One  man that the village had a lot of respect for was Humphrey Owen,  Draenogau Bach.  He worked quite a lot with the horse  and cart  and  before the Council had the lorry to take  the  rubbish away, Humphrey Owen did the job and as there were only dry lavatories then he also emptied them. 

ceffyl a throlThe buckets were put out in  the village  and  he also had to go to Soar.  He took  his  load  and dumped  it in the traeth opposite Draenogau, and today old bottles and  cans can be seen with other rubbish where he used to  dump them  in the holes 50 years or so ago.  Humphrey  Owen  did  the funerals as well as there was no motor hearse then only one  that could be drawn with a horse.  They kept the hearse on top of  the hill near Capel Graig, where Mr. Campell keeps his car now.   He carried the coal for the co-op and cattle feed for the  farms as well, and for years generations of children thought the world  of Humphrey Owen, as you never saw him coming through the  village without  a  load of children singing away - he  was  their  hero.  Nearly  all  the  land around the village belonged  to  the Cefn Trefor  Bach estate but in 1921 it was sold in small parcels and before  then it was owned by Edmund Roberts, a very busy  man  who was well liked in the Parish.  He was a big chapel man, a Wesleyan; he  played the organ in Soar and was also the  Secretary  or treasurer.  He built Tremeifion but before that he lived in Cefntrefor Bach. (it is Cefntrefor Bach not Isa on the old maps.)

It was Nelta Roberts' father who built Bronwylfa, before that they lived  in `Angorfa' next door to Trefor Place, he was a Sea  Captain and he lost his life during the first World War.  Bryn  Awel was  the Wesleyan Minister's house and before that they  lived  in Brontrefor  and  they  had a path that came out  by  Meirion  and Rhiannon's bungalow (there was no bungalow there then and no trees and it was called `private field' as Edmund Roberts, Cefntrefor Bach had  given permission to the Ministers to come through the  field, but he did not want other people to use it.  In the back of Capel y  Graig, Willie Wiliams, the shoemaker bought land from  Ty  Mawr and built the Bungalow that is now called `Ceinfro' - this was in the early twenties and it was then an old Army Hut but he made  a lot  of alterations to it.  `Trem-y-Wyddfa' was known  as  Snowdon View and Jonathan Parry lived there - he was a very good gardener and  we  always  bought potatoes from him.  He used  to  give  us apples  that had fallen off the trees and Mrs.

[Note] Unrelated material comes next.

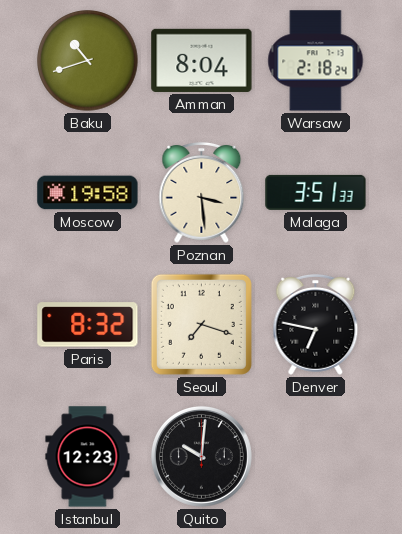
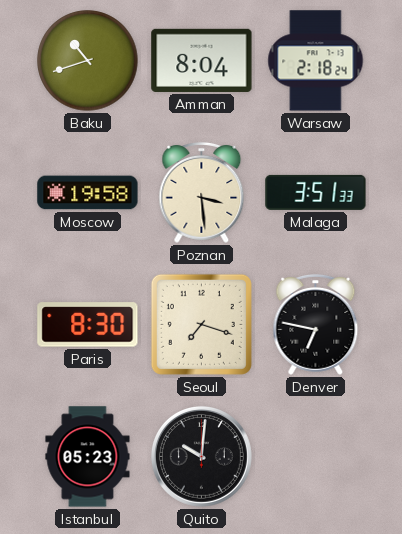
Paris: 8:32 -> 8:30
Istanbul: 12:23 -> 05:23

Parry,  his  wife, was  very  well  known, as  people who  sufferd  with  `Shingles' (eryr)  went to her and she spat on it.  They did say  she  could cure it as she had eaten an eagle at one time!  I heard my mother saying about the people she had cured.

Our station master during the first World War was Mr. Pritchard, he  had one son Stanley, he had lost his life in the war.  Mrs. North was his housekeeper.  There was always a porter in the station  and the gates to the traeth were locked from the  signal box on the platform and if the farmers wanted to go through  they had  to shout `gates' from the road.  The police used to come  to the  village  from Penrhyn and Harlech and they met on  the  Glyn Bridge  once  a month.  They came on their bicycles.   One  man I should mention was Evan Williams, Maescaerau, he could handle the big axe and  he used to swing the axe when he was cutting the  big oak  trees down in the Gelli and I can remember we had  our  sack ready for the chips for the fire.